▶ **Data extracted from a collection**
━━━━
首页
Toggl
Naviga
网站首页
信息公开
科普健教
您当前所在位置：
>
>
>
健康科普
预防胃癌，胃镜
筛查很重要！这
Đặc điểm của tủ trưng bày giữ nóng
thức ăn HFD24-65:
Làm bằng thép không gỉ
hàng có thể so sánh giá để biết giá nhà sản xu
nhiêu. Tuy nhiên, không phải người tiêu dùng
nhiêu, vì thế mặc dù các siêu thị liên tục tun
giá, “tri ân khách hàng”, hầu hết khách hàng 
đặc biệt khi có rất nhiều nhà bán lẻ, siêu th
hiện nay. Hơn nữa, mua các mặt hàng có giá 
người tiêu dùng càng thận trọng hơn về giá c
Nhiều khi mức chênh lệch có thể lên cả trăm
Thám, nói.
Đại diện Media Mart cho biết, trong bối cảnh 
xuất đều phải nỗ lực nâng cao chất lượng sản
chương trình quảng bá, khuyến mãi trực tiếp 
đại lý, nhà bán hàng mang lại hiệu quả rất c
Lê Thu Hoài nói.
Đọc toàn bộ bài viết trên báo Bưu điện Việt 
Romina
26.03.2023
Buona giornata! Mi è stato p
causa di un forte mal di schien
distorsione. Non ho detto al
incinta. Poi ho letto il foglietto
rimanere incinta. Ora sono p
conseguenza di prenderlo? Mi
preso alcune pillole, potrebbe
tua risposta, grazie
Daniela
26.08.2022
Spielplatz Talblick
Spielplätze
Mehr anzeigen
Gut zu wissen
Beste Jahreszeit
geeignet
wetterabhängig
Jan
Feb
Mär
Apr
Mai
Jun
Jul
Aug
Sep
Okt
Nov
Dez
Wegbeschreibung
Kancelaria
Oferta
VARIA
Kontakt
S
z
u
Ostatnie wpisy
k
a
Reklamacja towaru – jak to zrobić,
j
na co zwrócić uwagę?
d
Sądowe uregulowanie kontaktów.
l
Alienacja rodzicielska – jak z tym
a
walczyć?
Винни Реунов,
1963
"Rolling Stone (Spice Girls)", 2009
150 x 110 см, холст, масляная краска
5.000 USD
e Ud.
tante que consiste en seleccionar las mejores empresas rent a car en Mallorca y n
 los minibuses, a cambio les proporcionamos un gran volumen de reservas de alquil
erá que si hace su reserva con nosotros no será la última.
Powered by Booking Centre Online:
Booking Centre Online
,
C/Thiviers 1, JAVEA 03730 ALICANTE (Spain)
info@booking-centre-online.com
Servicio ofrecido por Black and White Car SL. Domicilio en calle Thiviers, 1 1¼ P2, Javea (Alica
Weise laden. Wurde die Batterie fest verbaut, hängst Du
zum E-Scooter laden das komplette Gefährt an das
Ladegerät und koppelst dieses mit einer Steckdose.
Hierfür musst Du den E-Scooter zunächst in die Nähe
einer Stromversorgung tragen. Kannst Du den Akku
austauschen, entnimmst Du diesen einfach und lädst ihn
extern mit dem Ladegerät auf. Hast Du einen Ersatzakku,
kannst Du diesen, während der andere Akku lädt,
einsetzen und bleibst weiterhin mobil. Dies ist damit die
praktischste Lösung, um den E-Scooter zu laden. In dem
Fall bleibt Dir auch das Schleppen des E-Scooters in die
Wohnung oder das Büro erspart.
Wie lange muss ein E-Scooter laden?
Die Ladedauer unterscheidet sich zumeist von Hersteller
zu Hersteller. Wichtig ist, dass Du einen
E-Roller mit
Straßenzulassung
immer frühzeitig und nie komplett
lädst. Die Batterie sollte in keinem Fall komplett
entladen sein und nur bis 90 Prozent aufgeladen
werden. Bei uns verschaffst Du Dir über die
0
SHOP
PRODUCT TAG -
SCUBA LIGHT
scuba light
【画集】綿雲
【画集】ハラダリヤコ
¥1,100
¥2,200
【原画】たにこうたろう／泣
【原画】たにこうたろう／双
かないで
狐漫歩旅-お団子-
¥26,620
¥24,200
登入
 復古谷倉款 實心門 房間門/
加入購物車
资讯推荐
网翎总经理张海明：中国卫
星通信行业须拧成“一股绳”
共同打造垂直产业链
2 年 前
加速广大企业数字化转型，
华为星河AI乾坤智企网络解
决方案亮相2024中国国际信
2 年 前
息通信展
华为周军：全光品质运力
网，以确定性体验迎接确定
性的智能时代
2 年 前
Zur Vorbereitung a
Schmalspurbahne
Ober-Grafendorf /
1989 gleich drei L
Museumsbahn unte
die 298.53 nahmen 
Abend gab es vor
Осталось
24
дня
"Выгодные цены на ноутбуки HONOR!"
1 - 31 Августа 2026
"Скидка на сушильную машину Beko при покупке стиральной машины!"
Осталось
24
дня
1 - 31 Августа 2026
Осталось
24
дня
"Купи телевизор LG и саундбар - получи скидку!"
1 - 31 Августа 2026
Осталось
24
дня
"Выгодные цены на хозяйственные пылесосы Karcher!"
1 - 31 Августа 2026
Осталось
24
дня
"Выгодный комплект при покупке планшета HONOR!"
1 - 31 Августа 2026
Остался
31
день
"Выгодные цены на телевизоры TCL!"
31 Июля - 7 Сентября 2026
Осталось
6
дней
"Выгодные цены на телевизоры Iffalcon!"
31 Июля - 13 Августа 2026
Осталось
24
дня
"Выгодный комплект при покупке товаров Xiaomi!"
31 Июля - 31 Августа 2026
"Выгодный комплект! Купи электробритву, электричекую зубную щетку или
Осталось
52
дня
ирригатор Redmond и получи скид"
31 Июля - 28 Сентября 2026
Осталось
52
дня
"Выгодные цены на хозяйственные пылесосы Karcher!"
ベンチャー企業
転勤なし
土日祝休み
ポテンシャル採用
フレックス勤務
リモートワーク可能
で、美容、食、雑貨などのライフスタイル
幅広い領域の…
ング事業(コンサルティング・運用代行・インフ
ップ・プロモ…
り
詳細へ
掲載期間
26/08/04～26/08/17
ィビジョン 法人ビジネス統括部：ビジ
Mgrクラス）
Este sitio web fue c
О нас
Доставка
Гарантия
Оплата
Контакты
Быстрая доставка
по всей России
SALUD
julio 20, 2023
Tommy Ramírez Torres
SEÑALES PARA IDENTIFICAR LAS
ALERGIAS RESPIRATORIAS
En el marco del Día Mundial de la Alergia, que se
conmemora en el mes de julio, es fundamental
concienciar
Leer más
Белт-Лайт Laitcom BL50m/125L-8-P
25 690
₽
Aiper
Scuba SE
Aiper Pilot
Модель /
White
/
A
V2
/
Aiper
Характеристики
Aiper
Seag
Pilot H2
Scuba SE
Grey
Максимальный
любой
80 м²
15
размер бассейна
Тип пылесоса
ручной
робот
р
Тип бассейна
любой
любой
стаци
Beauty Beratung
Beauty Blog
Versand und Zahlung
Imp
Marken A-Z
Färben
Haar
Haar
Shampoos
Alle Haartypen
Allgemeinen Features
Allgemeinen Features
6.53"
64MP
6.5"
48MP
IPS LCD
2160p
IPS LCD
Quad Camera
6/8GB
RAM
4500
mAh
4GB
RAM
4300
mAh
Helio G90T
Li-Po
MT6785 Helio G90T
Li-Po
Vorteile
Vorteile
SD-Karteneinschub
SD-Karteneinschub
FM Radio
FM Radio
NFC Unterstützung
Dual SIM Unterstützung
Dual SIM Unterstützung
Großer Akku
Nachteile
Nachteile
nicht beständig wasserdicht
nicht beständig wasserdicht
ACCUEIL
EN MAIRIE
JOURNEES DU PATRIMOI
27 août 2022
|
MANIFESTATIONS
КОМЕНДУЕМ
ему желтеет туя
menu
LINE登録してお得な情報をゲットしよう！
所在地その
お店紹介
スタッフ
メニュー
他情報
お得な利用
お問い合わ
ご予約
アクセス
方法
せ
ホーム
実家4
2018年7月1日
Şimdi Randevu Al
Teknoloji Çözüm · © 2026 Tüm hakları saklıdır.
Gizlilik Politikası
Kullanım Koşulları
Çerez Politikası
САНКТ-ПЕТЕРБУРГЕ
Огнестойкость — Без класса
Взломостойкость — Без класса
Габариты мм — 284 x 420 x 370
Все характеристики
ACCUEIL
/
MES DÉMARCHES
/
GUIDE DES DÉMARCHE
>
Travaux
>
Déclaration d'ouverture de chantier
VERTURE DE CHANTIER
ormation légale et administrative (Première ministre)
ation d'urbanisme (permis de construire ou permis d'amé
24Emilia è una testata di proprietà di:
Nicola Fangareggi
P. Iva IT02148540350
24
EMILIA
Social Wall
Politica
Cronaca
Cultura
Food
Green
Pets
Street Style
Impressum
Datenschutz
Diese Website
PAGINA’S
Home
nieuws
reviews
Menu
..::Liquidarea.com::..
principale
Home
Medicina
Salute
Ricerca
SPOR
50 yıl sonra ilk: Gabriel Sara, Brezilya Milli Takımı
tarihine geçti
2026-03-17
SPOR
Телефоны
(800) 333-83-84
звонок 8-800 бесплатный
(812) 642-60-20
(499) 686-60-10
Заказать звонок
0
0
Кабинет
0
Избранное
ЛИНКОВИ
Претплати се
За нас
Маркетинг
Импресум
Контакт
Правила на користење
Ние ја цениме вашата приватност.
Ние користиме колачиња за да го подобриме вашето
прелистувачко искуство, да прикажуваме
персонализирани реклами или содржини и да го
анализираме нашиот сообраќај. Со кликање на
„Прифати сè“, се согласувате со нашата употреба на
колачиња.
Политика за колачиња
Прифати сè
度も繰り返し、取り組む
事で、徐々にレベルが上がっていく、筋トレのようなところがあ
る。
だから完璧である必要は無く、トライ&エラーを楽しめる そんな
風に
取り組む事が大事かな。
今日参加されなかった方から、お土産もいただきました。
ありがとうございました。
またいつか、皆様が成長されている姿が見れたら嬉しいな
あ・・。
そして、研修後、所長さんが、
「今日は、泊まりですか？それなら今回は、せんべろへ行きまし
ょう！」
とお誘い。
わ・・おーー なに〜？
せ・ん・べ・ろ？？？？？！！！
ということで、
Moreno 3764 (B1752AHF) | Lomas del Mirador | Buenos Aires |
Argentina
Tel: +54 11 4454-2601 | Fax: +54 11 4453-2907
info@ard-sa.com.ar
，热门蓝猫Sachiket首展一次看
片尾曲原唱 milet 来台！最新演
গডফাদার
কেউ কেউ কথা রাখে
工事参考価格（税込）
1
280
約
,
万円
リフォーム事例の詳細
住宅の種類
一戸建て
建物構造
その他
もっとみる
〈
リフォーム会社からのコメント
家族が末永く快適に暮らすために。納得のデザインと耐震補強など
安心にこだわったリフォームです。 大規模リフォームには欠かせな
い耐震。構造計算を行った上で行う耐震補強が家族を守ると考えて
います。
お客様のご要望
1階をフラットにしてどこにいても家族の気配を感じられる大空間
━━━━
▶ **Exercise**
Wherever a line holds the word "hàng", copy that line out of the entries above.

▶ **Answer to this problem**
hàng có thể so sánh giá để biết giá nhà sản xu
giá, “tri ân khách hàng”, hầu hết khách hàng 
hiện nay. Hơn nữa, mua các mặt hàng có giá 
đại lý, nhà bán hàng mang lại hiệu quả rất c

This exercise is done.